* What is expected
Within the material below, find each line bearing the word "nguy" and present it.

* Supplied data
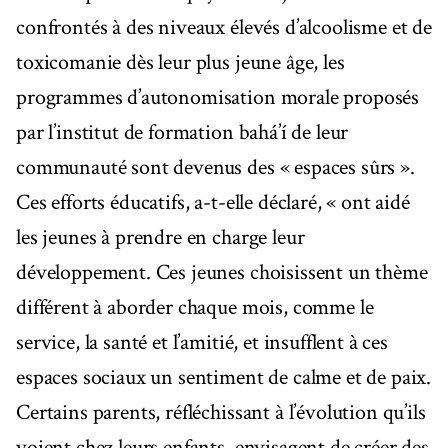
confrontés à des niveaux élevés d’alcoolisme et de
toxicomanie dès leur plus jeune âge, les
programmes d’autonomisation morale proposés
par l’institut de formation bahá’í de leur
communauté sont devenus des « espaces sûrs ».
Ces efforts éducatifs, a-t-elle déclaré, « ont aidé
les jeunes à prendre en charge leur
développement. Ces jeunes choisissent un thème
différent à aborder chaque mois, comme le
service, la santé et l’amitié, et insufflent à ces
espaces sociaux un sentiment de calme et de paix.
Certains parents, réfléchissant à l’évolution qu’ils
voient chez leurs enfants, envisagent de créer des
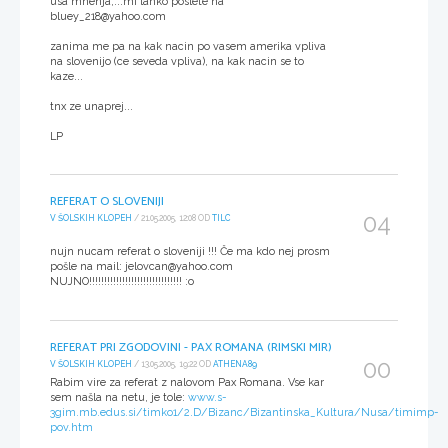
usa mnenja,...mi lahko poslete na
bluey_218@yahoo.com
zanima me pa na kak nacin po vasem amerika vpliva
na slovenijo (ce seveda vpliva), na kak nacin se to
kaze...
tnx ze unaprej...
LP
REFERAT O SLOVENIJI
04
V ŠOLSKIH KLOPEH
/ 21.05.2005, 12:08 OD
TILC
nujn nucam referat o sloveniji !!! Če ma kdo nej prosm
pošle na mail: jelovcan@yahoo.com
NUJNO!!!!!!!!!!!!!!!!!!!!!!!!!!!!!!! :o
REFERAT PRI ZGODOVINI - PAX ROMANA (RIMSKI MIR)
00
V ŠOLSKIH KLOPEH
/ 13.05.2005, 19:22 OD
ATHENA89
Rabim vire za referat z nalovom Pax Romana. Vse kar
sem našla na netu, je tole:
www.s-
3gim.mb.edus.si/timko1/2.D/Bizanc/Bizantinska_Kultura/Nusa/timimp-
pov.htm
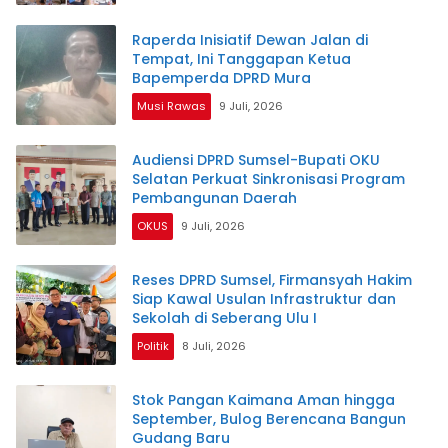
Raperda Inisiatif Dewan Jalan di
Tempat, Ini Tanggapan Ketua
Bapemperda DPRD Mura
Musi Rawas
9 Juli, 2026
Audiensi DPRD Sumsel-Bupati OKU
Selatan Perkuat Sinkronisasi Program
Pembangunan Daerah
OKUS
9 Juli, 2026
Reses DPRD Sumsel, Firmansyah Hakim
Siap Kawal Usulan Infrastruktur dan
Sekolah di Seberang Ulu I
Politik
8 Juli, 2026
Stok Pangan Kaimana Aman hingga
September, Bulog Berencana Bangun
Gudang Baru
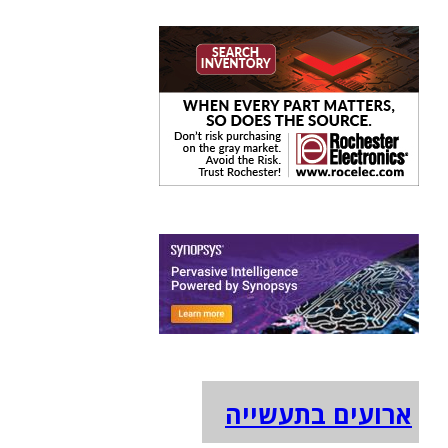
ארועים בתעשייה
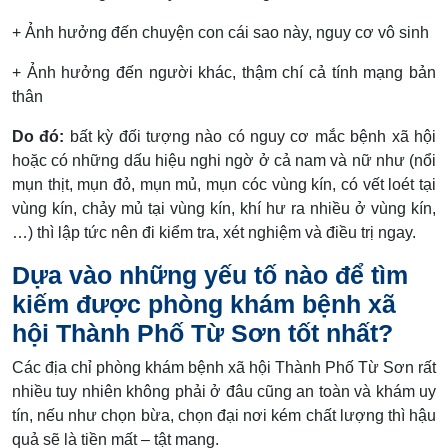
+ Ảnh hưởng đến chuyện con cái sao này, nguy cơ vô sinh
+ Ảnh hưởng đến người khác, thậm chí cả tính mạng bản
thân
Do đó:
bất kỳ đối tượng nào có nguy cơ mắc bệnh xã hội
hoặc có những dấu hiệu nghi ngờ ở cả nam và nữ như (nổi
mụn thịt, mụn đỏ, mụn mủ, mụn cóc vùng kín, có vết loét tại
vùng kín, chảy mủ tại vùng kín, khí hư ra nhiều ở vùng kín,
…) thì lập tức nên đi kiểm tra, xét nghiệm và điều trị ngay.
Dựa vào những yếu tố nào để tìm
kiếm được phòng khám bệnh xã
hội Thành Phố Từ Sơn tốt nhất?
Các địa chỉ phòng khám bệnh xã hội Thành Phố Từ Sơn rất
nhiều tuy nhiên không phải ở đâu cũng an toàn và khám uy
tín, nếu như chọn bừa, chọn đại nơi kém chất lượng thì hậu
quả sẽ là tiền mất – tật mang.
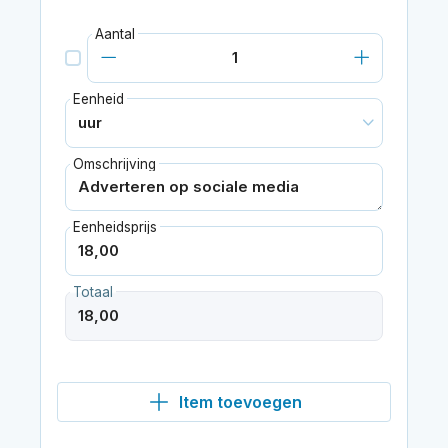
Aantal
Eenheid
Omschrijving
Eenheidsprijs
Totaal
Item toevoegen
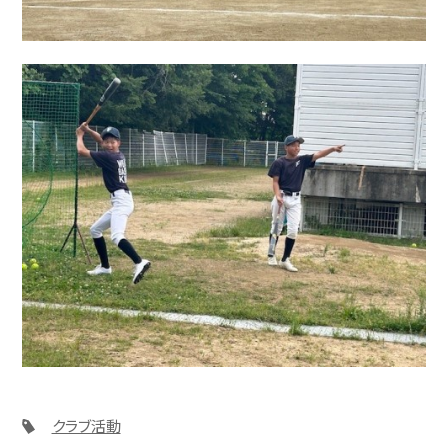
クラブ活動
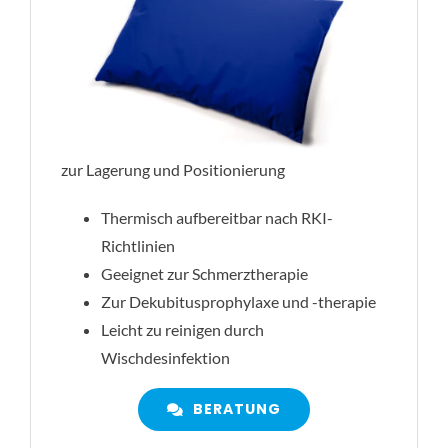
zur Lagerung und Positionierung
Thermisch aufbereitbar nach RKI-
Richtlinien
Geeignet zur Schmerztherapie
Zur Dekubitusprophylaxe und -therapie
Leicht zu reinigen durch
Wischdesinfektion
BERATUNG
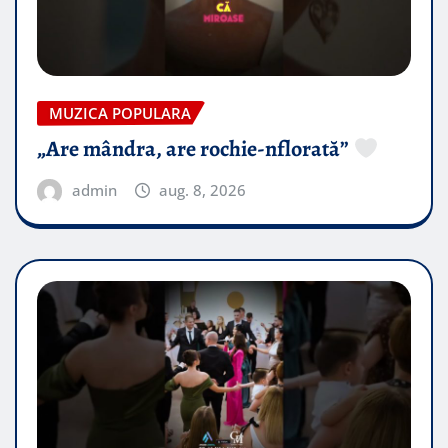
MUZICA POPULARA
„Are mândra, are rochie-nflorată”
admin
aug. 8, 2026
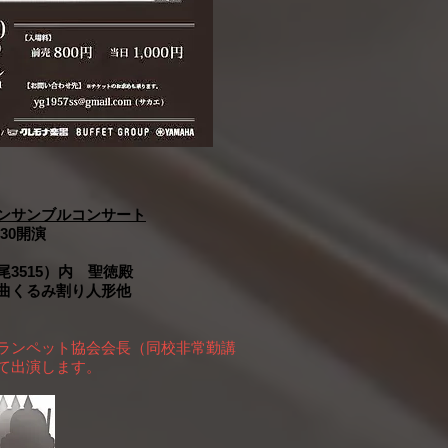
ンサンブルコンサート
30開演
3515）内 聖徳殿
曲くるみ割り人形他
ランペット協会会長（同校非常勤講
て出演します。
...
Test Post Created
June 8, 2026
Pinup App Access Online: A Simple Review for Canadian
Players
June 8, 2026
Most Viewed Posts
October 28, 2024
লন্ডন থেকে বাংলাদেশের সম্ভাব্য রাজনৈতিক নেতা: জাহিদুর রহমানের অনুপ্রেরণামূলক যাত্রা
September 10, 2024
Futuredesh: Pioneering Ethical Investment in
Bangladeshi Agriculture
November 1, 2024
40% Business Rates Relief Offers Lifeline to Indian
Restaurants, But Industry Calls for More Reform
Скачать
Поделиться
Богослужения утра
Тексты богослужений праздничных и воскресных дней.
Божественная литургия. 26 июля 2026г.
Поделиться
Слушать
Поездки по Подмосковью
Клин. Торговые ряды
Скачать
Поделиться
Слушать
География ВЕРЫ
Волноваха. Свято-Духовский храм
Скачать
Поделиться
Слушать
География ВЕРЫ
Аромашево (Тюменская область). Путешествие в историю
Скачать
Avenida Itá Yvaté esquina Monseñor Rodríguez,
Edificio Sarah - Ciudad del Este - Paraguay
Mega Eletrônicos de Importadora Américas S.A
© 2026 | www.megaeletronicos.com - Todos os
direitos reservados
...
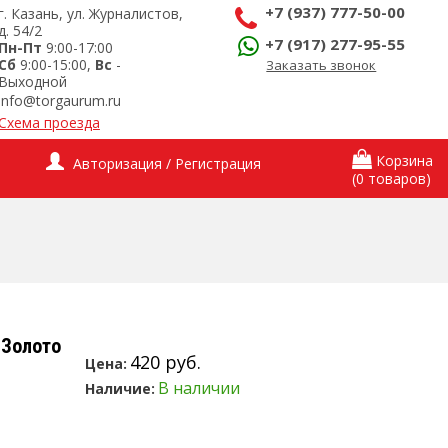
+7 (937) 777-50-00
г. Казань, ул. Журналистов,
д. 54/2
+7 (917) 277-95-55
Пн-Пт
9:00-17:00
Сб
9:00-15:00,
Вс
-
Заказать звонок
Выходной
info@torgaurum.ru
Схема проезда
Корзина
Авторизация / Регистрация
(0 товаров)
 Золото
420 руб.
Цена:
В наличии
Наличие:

* Task result
+ Ảnh hưởng đến chuyện con cái sao này, nguy cơ vô sinh
bất kỳ đối tượng nào có nguy cơ mắc bệnh xã hội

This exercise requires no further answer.